Learning to predict superconductivity
Omri Lesser, Yanjun Liu, Natalie Maus, Aaditya Panigrahi, Krishnanand Mallayya, Leslie M. Schoop, Jacob R. Gardner, Eun-Ah Kim
TL;DR
The paper tackles the challenge of predicting superconductivity by leveraging a data-driven featurization that fuses structural information and elemental properties through graphlet histograms and symmetry indicators derived from the 3DSC CIF database. It introduces a novel Earth Mover's Distance kernel for Gaussian-process learning on histogram-based features, with an explicit proof of kernel validity, and demonstrates high accuracy ($R^2 \approx 0.93$) for $T_c$ prediction along with uncertainty estimates.
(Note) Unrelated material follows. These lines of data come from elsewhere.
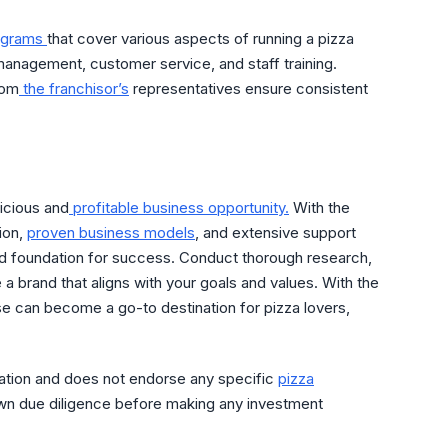
rograms
that cover various aspects of running a pizza
management, customer service, and staff training.
rom
the franchisor’s
representatives ensure consistent
licious and
profitable business opportunity.
With the
ion,
proven business models
, and extensive support
lid foundation for success. Conduct thorough research,
 a brand that aligns with your goals and values. With the
ise can become a go-to destination for pizza lovers,
mation and does not endorse any specific
pizza
own due diligence before making any investment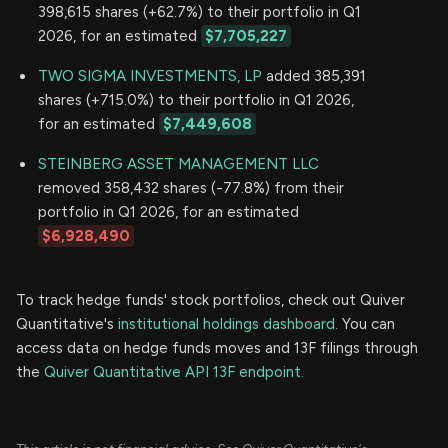
398,615 shares (+62.7%) to their portfolio in Q1
2026, for an estimated
$7,705,227
TWO SIGMA INVESTMENTS, LP
added 385,391
shares (+715.0%) to their portfolio in Q1 2026,
for an estimated
$7,449,608
STEINBERG ASSET MANAGEMENT LLC
removed 358,432 shares (-77.8%) from their
portfolio in Q1 2026, for an estimated
$6,928,490
To track hedge funds' stock portfolios, check out Quiver
Quantitative's
institutional holdings dashboard.
You can
access data on hedge funds moves and 13F filings through
the
Quiver Quantitative API 13F endpoint.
A striking finding is that a four-feature subset—dominated by the electron affinity difference between neighboring atoms—nearly saturates predictive performance, revealing a universal, chemistry-driven descriptor for $T_c$. The work also delivers a superconductivity classifier with quantified uncertainties and shows the framework's potential to rapidly screen inorganic crystals, extendable to other material properties beyond superconductivity.
Abstract
Predicting the superconducting transition temperature ($T_c$) of materials remains a major challenge in condensed matter physics due to the lack of a comprehensive and quantitative theory. We present a data-driven approach that combines chemistry-informed feature extraction with interpretable machine learning to predict $T_c$ and classify superconducting materials. We develop a systematic featurization scheme that integrates structural and elemental information through graphlet histograms and symmetry vectors. Using experimentally validated structural data from the 3DSC database, we construct a curated, featurized dataset and design a new kernel to incorporate histogram features into Gaussian-process (GP) regression and classification. This framework yields an interpretable $T_c$ predictor with an $ R^2$ value of 0.93 and a superconductor classifier with quantified uncertainties. Feature-significance analysis further reveals that GP $T_c$ predictor can achieve near-optimal performance only using four second-order graphlet features. In particular, we discovered a previously overlooked feature of electron affinity difference between neighboring atoms as a universally predictive descriptor. Our graphlet-histogram approach not only highlights bonding-related elemental descriptors as unexpectedly powerful predictors of superconductivity but also provides a broadly applicable framework for predictive modeling of diverse material properties.